- Map showing Miramau (#571) in Khiron CD block
- Miramau Location in Uttar Pradesh, India
- Coordinates: 26°17′22″N 81°00′12″E﻿ / ﻿26.289562°N 81.003472°E
- Country: India
- State: Uttar Pradesh
- District: Raebareli

Area
- • Total: 0.925 km^{2} (0.357 sq mi)

Population (2011)
- • Total: 1,057
- • Density: 1,140/km^{2} (2,960/sq mi)

Languages
- • Official: Hindi
- Time zone: UTC+5:30 (IST)
- Vehicle registration: UP-35

= Miramau =

Miramau is a village in Khiron block of Rae Bareli district, Uttar Pradesh, India. It is located 14 km from Lalganj, the tehsil headquarters. As of 2011, it has a population of 1,057 people, in 228 households. It has 1 primary school, but has no formal healthcare facilities, weekly haat or permanent market. It belongs to the nyaya panchayat of Bhitargaon.

The 1951 census recorded Miramau (as "Maira Mau") as comprising 3 hamlets, with a total population of 449 people (238 male and 221 female), in 87 households and 81 physical houses. The area of the village was given as 231 acres. 25 residents were literate, 24 male and 1 female. The village was listed as belonging to the pargana of Khiron and the thana of Gurbakshganj.

The 1961 census recorded Miramau as comprising 3 hamlets, with a total population of 500 people (267 male and 233 female), in 105 households and 105 physical houses.
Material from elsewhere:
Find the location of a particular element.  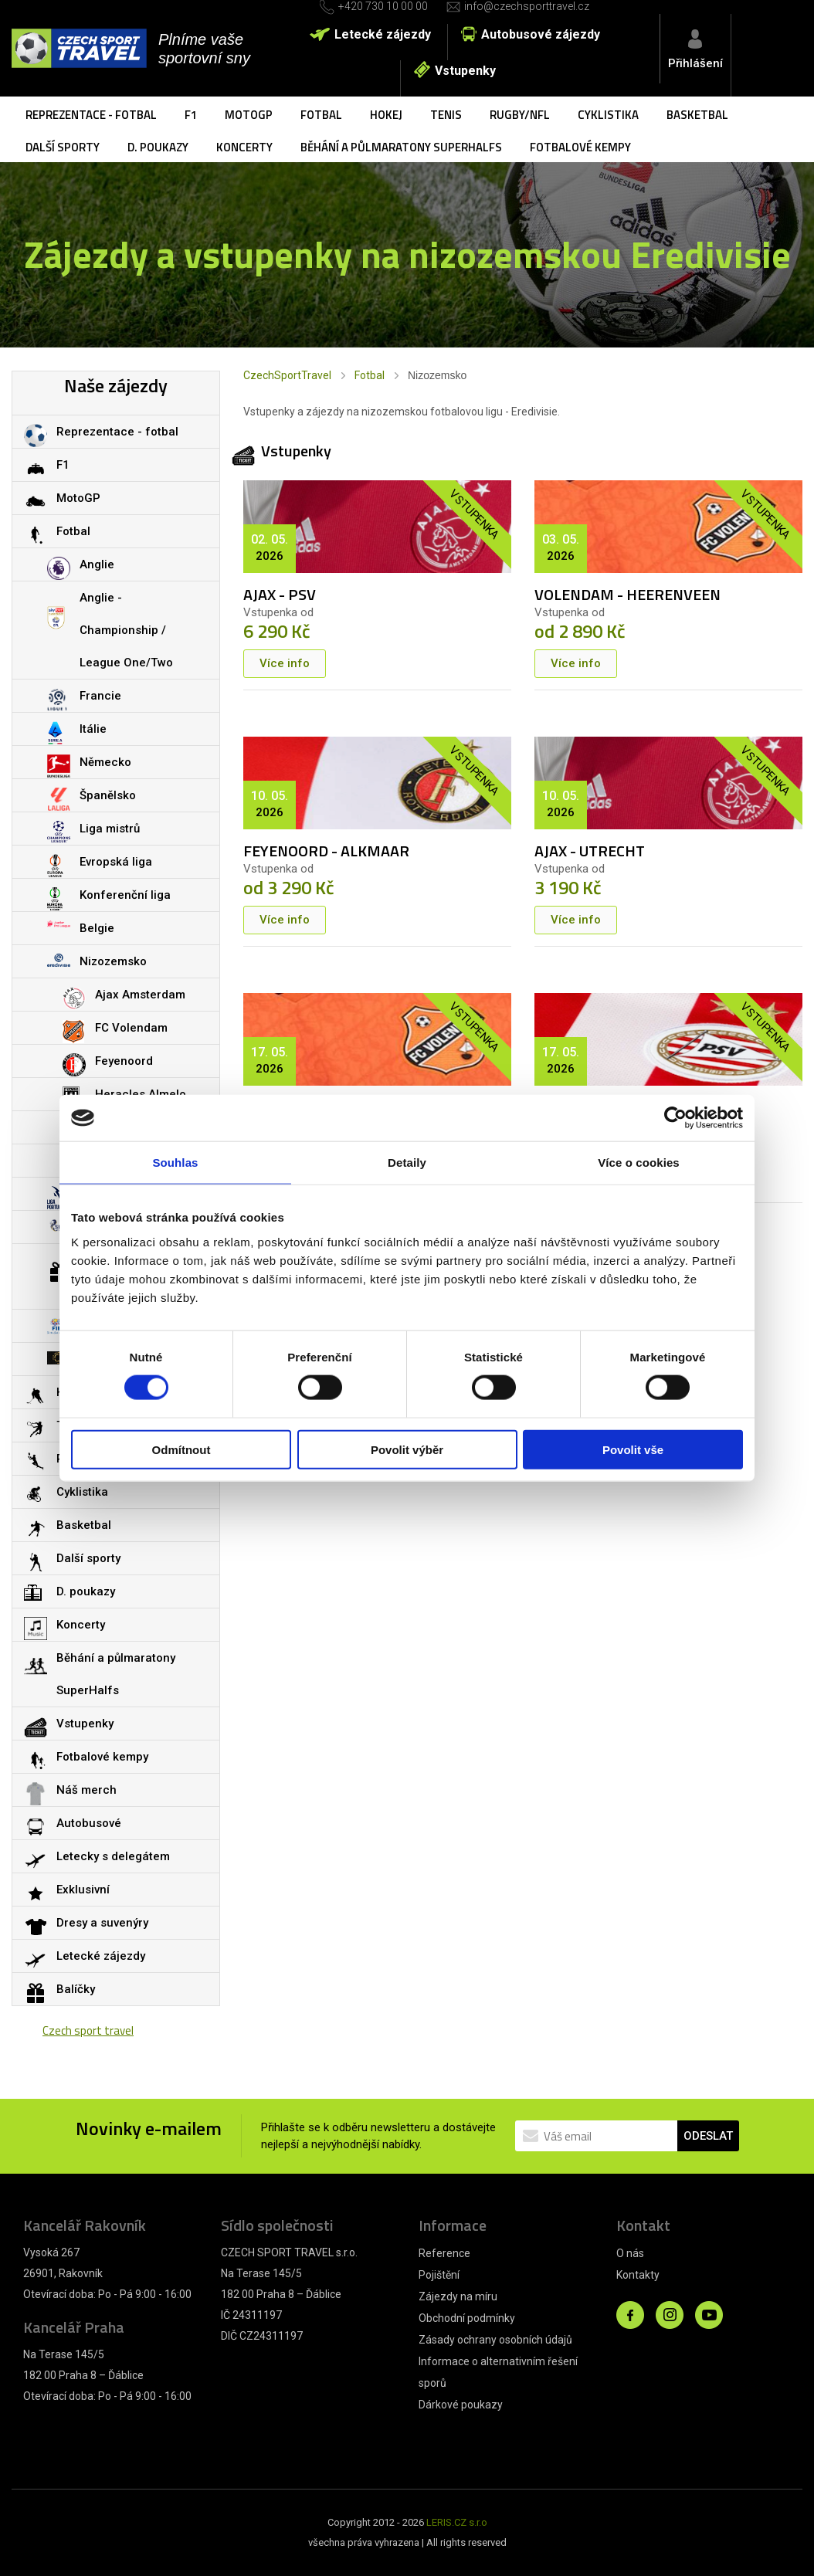

LERIS.CZ s.r.o is located at coordinates (456, 2522).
The area of the village was given as 231 acres.

The 1981 census recorded Miramau (as "Meramau") as having a population of 642 people, in 137 households, and having an area of 92.27 hectares. The main staple foods were given as wheat and rice.
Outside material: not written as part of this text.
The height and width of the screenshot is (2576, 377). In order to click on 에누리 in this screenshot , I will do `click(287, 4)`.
The 1991 census recorded Miramau (as "Mera Mau") as having a total population of 955 people (485 male and 470 female), in 161 households and 161 physical houses. The area of the village was listed as 93 hectares. Members of the 0-6 age group numbered 190, or 20% of the total; this group was 45% male (86) and 55% female (104). Members of scheduled castes made up 46% of the village's population, while no members of scheduled tribes were recorded. The literacy rate of the village was 27% (182 men and 76 women). 484 people were classified as main workers (251 men and 233 women), while 0 people were classified as marginal workers; the remaining 471 residents were non-workers. The breakdown of main workers by employment category was as follows: 477 cultivators (i.e. people who owned or leased their own land); 3 agricultural labourers (i.e. people who worked someone else's land in return for payment); 0 workers in livestock, forestry, fishing, hunting, plantations, orchards, etc.; 0 in mining and quarrying; 0 household industry workers; 0 workers employed in other manufacturing, processing, service, and repair roles; 0 construction workers; 0 employed in trade and commerce; 0 employed in transport, storage, and communications; and 4 in other services.